SPEDU, BB sign MoU
Onalenna Kelebeile | Wednesday October 17, 2018 15:48
SPEDU and Business Botswana signed a Memorandum of Understanding to work together to uplift the region and ensure that it becomes prosperous and create wealth. For the past several months the two have been working together to formalise a working relationship. Business Botswana acting chief executive officer Norman Moleele said during the signing ceremony that the private sector’s role has not only been operational in terms of constructive dialogue but have been engaged by government in key development strategies and policy formation.
He added that the private sector has been instrumental in improving the environment of doing business. “With Botswana’s economic landscape changing and being focused more towards diversification it has become even more imperative for the private sector to take the lead.
Moleele added that following the successful implementation of the Private Sector Development Programme 1 Business Botswana would be launching the PSDP2 that would be financed by the African Development Bank. “The aim of this project is to offer technical assistance for support to economic diversification. With this programme we are bringing experience and knowledge gained during the implementation of PSDP in the area of enterprise development. “We would like to see a special PSDP project for the SPEDU region which would focus on enhancing the sustainability of SMMEs in the area,” he added.
The chairperson of the SPEDU Board Tlhotlheletso Yane said the two parties are desirous of working together to form a regional chamber of commerce to the known as the Regional Business Voice Association. He said they would further more set up institutional and organisational structures as well as short-term structures as and when it deems necessary and expedient for the operation of a functional and effective chamber of commerce, which would be the central business focus in the SPEDU region.
Yane said since Business Botswana is a private sector representative body that many business communities in the region are affiliated to the chamber would be affiliated to the national body as part of its apex model contained in their Private Sector Development Strategy. “The project is primarily intended to support the private sector in the participation in the regional diversification drive of the SPEDU region. It entails setting up of a strong lobby forum and institutional framework for strategic involvement of the private sector in the mainstream economic development,” he added.

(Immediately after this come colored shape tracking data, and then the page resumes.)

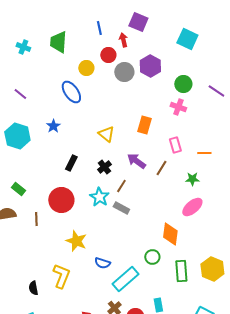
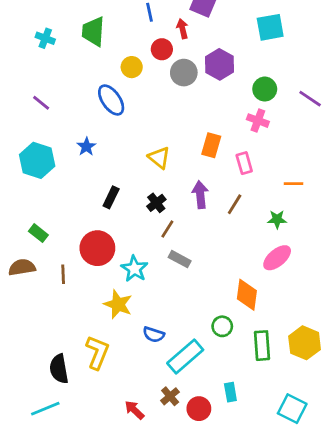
cyan square: (187, 39) -> (270, 27), turned -35
pink rectangle: (175, 145) -> (244, 163), moved
purple arrow: (136, 161) -> (200, 195), turned 48
brown line: (121, 186) -> (167, 229), moved
cyan star: (99, 197) -> (134, 269), moved
black semicircle: (33, 288) -> (59, 369), size x1.5

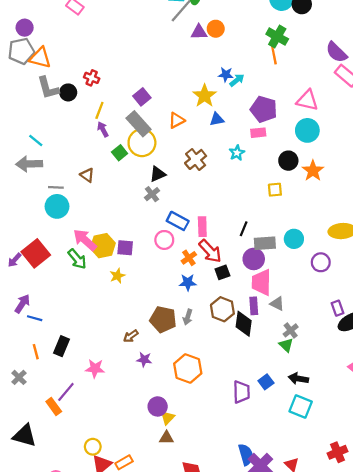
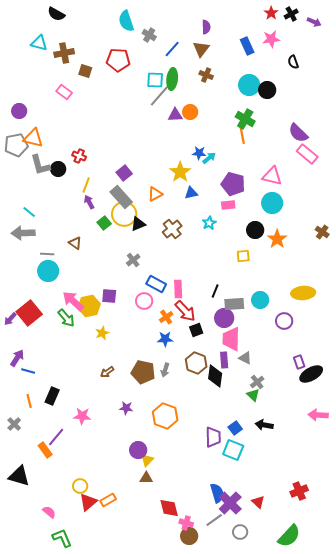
gray pentagon: (21, 51) -> (16, 145), moved
black triangle: (158, 174) -> (138, 224), moved
purple square: (125, 248) -> (109, 296), moved
brown arrow: (131, 336) -> (107, 372), moved
cyan square: (301, 406) -> (233, 450), moved

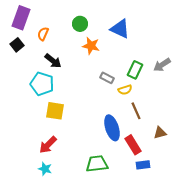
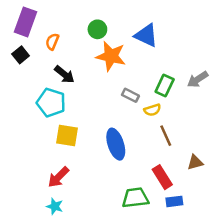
orange star: (91, 46) -> (111, 56), size x1.4
blue ellipse: (112, 128) -> (116, 144), moved
green trapezoid: (97, 164) -> (135, 198), moved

Yane further said though the MoU is not legally binding it carries a degree of seriousness and mutual respect and is used to establish official partnerships.
SPEDU CEO Dr Mokubung Mokubung said SPEDU and Business Botswana are both Botswana domiciled organisations which for the past years have been going in the same direction towards a similar destination but travelling separately along the same road.
”If we both agree that private sector companies are the engine of growth in every economy then we should be working together. If we both agree that job creation is a priority in Botswana then we should not have a problem in recognising the primacy of the private sector in achieving that goal. If we agree that Selebi-Phikwe should become Botswana’s industrial city then it should not be difficult for us to collaborate in attracting industrialists together,” he said.
He added that SPEDU stands to benefit a lot from this collaboration because Business Botswana has amassed a great knowledge and established a global network of business contacts that SPEDU can tap into. He noted that SPEDU is encouraged by the success that Business Botswana has notched up over decades and fully support its lobbying because it fully aligns with its own objectives. “It makes perfect sense that SPEDU and Business Botswana speak in one voice because they want the same thing from government. This collaboration is itself a national development initiative because it crafts a template that in future would be adopted by other regions,” he said.
He was happy that the two entities would now initiate joint trade and investment missions as well as support private sector participation in such missions.